Moms: do you ever feel judged — or at least subject to coworker eye-rolling — for talking about your kids at work? Do you avoid talking about being a mom for that reason, or maybe because your definition of “professionalism” includes limiting discussion of your family life at the office? I’ve been thinking about this lately because, since launching the CorporetteMoms site, whenever someone on Corporette brings up a parenting-related topic (which you are still welcome to do on either site), it leads to at least one comment along these lines:
“I HAVE AN IDEA: WHY DON’T YOU USE THE ‘MOM’ BLOG SO THE REST OF US DON’T HAVE TO LOOK AT THIS CRAP?”
This particularly harsh comment has been made not just once, but twice (someone knows how to use Ctrl-C!). The first time was in response to a question about pursuing a new job while visibly pregnant, and the second to a request for resources for working moms with a new baby. While I don’t make a habit of deleting comments, that one is now in the trash.

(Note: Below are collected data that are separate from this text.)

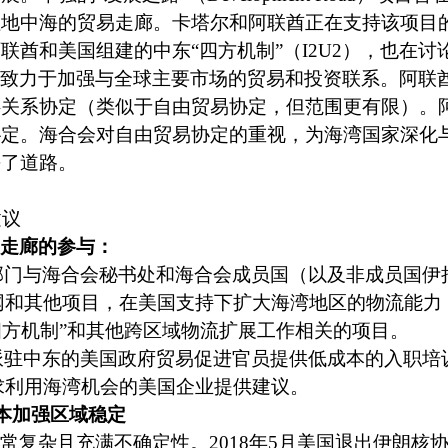
往地中海的贸易走廊。卡塔尔和阿联酋正在支持该项目
联酋和美国组建的中东“四方机制”（
I2U2
），也在讨
致力于加强与全球主要市场的贸易和投资联系。阿联
伴关系协定（类似于自由贸易协定，但范围更有限）。
协定。海合会对自由贸易协定的重视，为海湾国家深化
平了道路。
建议
走廊的参与：
部门与海合会秘书处和海合会成员国（以及非成员国伊
网和其他项目，在美国支持下扩大海湾地区的物流能力
四方机制”和其他跨区域物流扩展工作相关的项目。
派驻中东的美国政府贸易促进官员提供低成本的入职培
求利用海湾机会的美国企业提供建议。
本加强区域稳定
常复杂且充满不确定性。
2018
年
5
月
美国退出伊朗核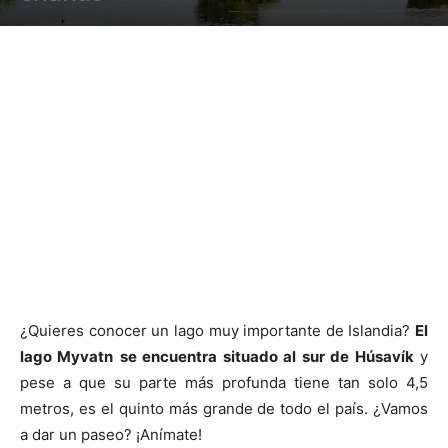
¿Quieres conocer un lago muy importante de Islandia?
El
lago Myvatn
se encuentra situado al sur de Húsavík
y
pese a que su parte más profunda tiene tan solo 4,5
metros, es el quinto más grande de todo el país. ¿Vamos
a dar un paseo? ¡Anímate!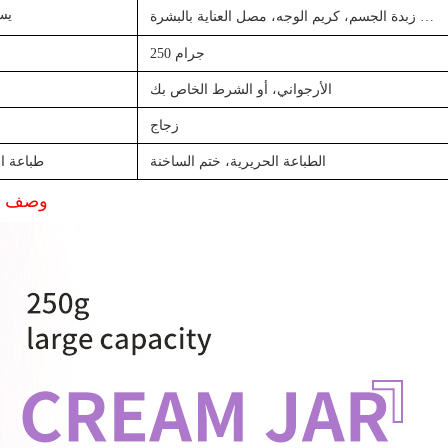
يس
…
زبدة الجسم، كريم الوجه، مصل العناية بالبشرة
250 جرام
الأرجواني، أو الشرط الخاص بك
زجاج
الطباعة الحريرية، ختم الساخنة
طباعة ا
وصف ال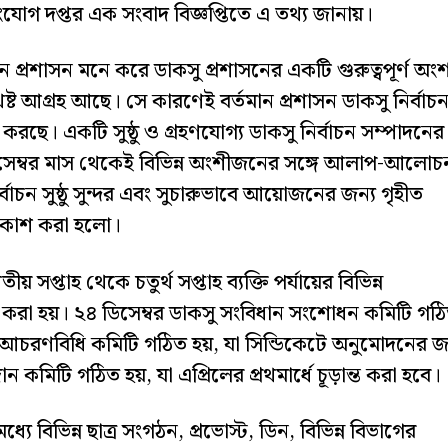
সংযোগ দপ্তর এক সংবাদ বিজ্ঞপ্তিতে এ তথ্য জানায়।
্তমান প্রশাসন মনে করে ডাকসু প্রশাসনের একটি গুরুত্বপূর্ণ অং
থেষ্ট আগ্রহ আছে। সে কারণেই বর্তমান প্রশাসন ডাকসু নির্বাচ
রছে। একটি সুষ্ঠু ও গ্রহণযোগ্য ডাকসু নির্বাচন সম্পাদনের
ডিসেম্বর মাস থেকেই বিভিন্ন অংশীজনের সঙ্গে আলাপ-আলোচ
র্বাচন সুষ্ঠু সুন্দর এবং সুচারুভাবে আয়োজনের জন্য গৃহীত
্রকাশ করা হলো।
সপ্তাহ থেকে চতুর্থ সপ্তাহ ব্যক্তি পর্যায়ের বিভিন্ন
 করা হয়। ২৪ ডিসেম্বর ডাকসু সংবিধান সংশোধন কমিটি গঠ
চন আচরণবিধি কমিটি গঠিত হয়, যা সিন্ডিকেটে অনুমোদনের জ
দান কমিটি গঠিত হয়, যা এপ্রিলের প্রথমার্ধে চূড়ান্ত করা হবে।
মধ্যে বিভিন্ন ছাত্র সংগঠন, প্রভোস্ট, ডিন, বিভিন্ন বিভাগের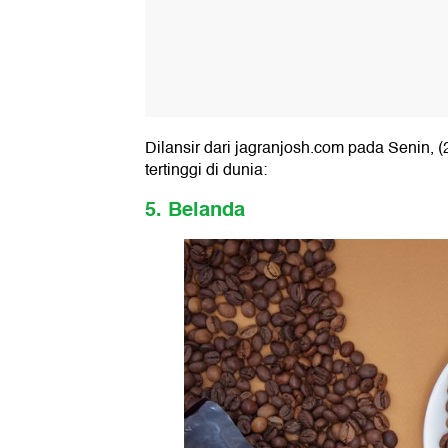
Dilansir dari jagranjosh.com pada Senin, 
tertinggi di dunia:
5. Belanda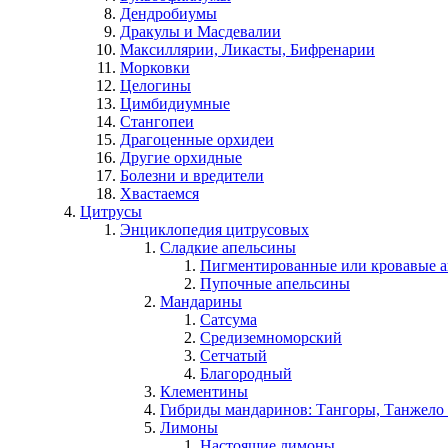
Дендробиумы
Дракулы и Масдевалии
Максиллярии, Ликасты, Бифренарии
Морковки
Целогины
Цимбидиумные
Стангопеи
Драгоценные орхидеи
Другие орхидные
Болезни и вредители
Хвастаемся
Цитрусы
Энциклопедия цитрусовых
Сладкие апельсины
Пигментированные или кровавые 
Пупочные апельсины
Мандарины
Сатсума
Средиземноморский
Сетчатый
Благородный
Клементины
Гибриды мандаринов: Тангоры, Танжело 
Лимоны
Настоящие лимоны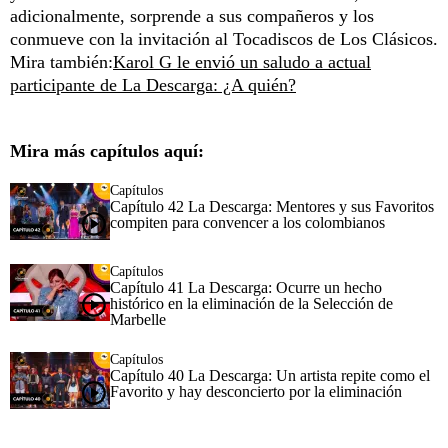
adicionalmente, sorprende a sus compañeros y los
conmueve con la invitación al Tocadiscos de Los Clásicos.
Mira también:
Karol G le envió un saludo a actual
participante de La Descarga: ¿A quién?
Mira más capítulos aquí:
Capítulos
Capítulo 42 La Descarga: Mentores y sus Favoritos
compiten para convencer a los colombianos
Capítulos
Capítulo 41 La Descarga: Ocurre un hecho
histórico en la eliminación de la Selección de
Marbelle
Capítulos
Capítulo 40 La Descarga: Un artista repite como el
Favorito y hay desconcierto por la eliminación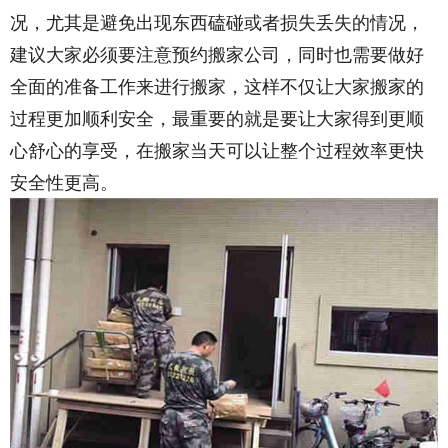
况，尤其是避免出现东西磕碰或者损失丢失的情况，
建议大家必须要注意预约搬家公司，同时也需要做好
全面的准备工作来进行搬家，这样不仅让大家搬家的
过程更加顺利安全，最重要的就是要让大家得到更顺
心舒心的享受，在搬家当天可以让整个过程效率更快
安全性更高。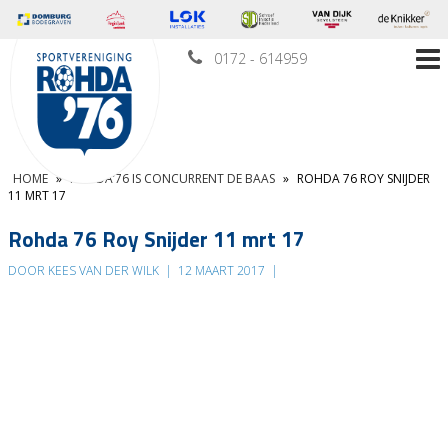
0172 - 614959
HOME
»
ROHDA’76 IS CONCURRENT DE BAAS
»
ROHDA 76 ROY SNIJDER
11 MRT 17
Rohda 76 Roy Snijder 11 mrt 17
DOOR KEES VAN DER WILK
|
12 MAART 2017
|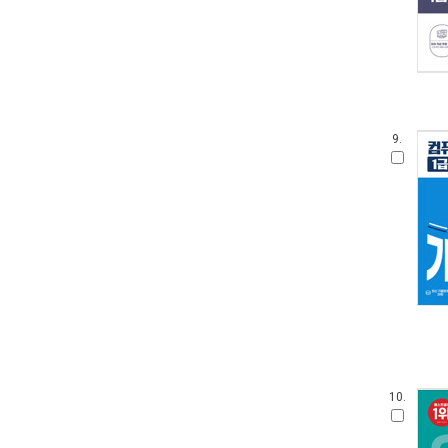
9.
10.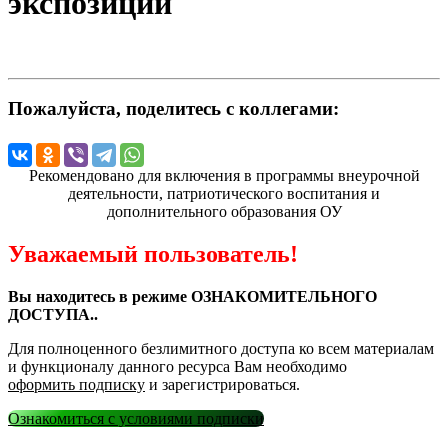
экспозиции
Пожалуйста, поделитесь с коллегами:
Рекомендовано для включения в программы внеурочной
деятельности, патриотического воспитания и
дополнительного образования ОУ
Уважаемый пользователь!
Вы находитесь в режиме ОЗНАКОМИТЕЛЬНОГО
ДОСТУПА..
Для полноценного безлимитного доступа ко всем материалам
и функционалу данного ресурса Вам необходимо
оформить подписку
и зарегистрироваться.
Ознакомиться с условиями подписки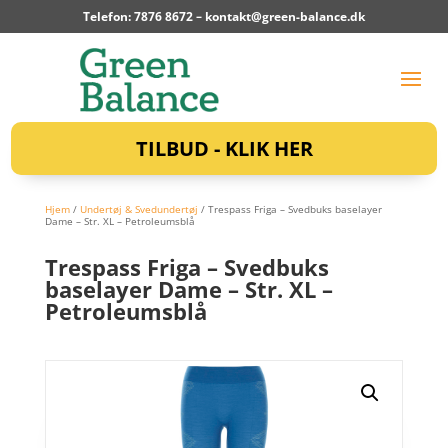
Telefon: 7876 8672 –
kontakt@green-balance.dk
TILBUD - KLIK HER
Hjem
/
Undertøj & Svedundertøj
/ Trespass Friga – Svedbuks baselayer
Dame – Str. XL – Petroleumsblå
Trespass Friga – Svedbuks
baselayer Dame – Str. XL –
Petroleumsblå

Now, as things go, Internet commenters can be, er, opinionated — and the person (or, at least, the IP address) that posted this “crap” question appears to have anger issues, based on other comments she’s made… but if there’s one thing I’ve learned over the years it’s this: if one person has the balls to say it (or write it in an Internet forum), many more are thinking it. So this hostility to mom-ness, to two totally legitimate questions for a career advice blog, struck me as something worth discussing.
After I started thinking about it, a few memories came to me from my years in Big Law. Some superiors rolled their eyes when someone pointed out (yet again) that she or he couldn’t do something (like stay late at the last minute) because of parenting activities, and an older mentor told me that, if/when I had kids and if/when I needed to stay home with them on a sick day — “always tell the boss that YOU’RE the one who’s sick — never the kids.” (Here’s similar advice from the WSJ to be vague about when you need personal time for kid-related reasons, and a working mom’s rant in Elle a few years ago about professional women who “blather on about their children in the workplace.”)
So, let’s discuss:
- Do you avoid talking at work about this huge part of your life — your kid(s) or your plans to have them, your family unit, and household issues?
- When chatting with a colleague who does not have kids, do you focus on non-kid things like, say, a Katy Perry concert?
- Do you only squelch that part of you when talking to younger colleagues, or colleagues who are not parents?
- Do your answers here differ if you’re talking to a man (if he’s a father, even a young father)?
- Does your definition of “professionalism” mean that you don’t talk about any personal matters, including family life, with your colleagues?
There are no right answers here, obviously, but I thought it would be an interesting discussion... Ladies, what do you think?